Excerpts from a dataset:

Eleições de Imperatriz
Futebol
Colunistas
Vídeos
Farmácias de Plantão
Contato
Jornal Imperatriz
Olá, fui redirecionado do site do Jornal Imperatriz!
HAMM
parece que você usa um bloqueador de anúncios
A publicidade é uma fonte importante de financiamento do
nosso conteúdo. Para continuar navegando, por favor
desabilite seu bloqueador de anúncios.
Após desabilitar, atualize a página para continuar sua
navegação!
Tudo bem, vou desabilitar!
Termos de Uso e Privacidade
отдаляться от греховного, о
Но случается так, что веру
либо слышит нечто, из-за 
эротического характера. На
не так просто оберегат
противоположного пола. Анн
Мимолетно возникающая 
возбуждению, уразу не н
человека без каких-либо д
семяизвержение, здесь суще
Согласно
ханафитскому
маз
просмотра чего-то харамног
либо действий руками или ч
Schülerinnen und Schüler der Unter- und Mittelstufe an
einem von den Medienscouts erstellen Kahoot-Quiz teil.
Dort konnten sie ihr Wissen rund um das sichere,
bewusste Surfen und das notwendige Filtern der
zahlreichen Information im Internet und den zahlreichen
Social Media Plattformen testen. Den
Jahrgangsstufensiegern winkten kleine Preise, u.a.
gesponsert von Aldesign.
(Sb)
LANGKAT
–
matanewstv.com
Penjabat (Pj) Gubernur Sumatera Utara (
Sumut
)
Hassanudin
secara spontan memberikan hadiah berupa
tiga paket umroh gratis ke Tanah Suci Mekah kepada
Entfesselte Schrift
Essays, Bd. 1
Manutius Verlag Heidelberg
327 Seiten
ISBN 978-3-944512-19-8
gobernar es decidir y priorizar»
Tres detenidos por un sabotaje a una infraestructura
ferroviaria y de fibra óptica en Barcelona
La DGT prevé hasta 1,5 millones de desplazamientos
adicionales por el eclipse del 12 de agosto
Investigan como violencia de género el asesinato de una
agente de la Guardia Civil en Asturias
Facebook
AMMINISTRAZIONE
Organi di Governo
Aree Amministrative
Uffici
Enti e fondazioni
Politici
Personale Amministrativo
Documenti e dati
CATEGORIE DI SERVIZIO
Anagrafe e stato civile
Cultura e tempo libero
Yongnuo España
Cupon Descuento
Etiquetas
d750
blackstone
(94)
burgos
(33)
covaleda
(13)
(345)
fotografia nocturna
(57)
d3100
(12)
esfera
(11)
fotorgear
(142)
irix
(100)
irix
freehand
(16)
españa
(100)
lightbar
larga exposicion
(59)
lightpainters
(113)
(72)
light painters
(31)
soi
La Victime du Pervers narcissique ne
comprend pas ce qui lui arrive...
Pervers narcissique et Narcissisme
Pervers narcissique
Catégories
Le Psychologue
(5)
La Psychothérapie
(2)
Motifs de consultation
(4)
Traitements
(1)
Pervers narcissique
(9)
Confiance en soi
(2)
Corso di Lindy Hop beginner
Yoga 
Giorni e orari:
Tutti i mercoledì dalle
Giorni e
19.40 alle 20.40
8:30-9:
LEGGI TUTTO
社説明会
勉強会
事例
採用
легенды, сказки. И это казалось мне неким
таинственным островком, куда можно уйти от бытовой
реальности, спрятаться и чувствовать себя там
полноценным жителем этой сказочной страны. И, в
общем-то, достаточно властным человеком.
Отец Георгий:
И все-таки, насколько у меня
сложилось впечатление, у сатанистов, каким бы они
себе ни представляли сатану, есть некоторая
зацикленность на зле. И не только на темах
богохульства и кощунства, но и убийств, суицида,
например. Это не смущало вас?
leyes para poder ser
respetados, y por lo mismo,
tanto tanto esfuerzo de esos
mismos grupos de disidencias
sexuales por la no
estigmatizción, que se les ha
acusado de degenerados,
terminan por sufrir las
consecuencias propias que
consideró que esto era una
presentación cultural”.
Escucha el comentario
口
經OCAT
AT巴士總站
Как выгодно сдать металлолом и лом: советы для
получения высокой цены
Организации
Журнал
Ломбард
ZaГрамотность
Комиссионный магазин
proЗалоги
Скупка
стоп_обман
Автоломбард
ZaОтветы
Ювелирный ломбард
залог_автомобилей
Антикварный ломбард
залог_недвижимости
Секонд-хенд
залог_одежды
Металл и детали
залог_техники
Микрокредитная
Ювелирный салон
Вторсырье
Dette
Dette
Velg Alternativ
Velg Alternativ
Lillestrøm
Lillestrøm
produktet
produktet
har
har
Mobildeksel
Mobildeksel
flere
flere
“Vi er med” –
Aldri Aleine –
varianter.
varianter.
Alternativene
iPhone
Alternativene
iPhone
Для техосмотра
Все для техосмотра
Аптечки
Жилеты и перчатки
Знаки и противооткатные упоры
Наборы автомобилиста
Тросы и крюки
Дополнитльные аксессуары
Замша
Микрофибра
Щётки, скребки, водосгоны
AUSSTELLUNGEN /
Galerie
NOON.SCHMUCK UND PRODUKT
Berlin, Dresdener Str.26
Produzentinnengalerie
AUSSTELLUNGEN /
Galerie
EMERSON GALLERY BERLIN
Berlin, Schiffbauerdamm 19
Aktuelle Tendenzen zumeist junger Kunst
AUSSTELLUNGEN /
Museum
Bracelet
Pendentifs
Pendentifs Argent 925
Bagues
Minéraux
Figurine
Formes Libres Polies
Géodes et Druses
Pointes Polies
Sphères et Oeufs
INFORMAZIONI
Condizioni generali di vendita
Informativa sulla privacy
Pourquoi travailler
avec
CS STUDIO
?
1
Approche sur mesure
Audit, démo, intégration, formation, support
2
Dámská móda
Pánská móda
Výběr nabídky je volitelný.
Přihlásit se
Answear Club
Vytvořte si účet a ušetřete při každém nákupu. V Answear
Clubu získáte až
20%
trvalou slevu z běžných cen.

_DESCRIPTION OF THE TASK_
Take the stretch of lines above from the one containing "Formes Libres Polies" through the one containing "Vytvořte si účet" and repeat it exactly, adding no other line.

_ANSWER BOX_
Formes Libres Polies
Géodes et Druses
Pointes Polies
Sphères et Oeufs
INFORMAZIONI
Condizioni generali di vendita
Informativa sulla privacy
Pourquoi travailler
avec
CS STUDIO
?
1
Approche sur mesure
Audit, démo, intégration, formation, support
2
Dámská móda
Pánská móda
Výběr nabídky je volitelný.
Přihlásit se
Answear Club
Vytvořte si účet a ušetřete při každém nákupu. V Answear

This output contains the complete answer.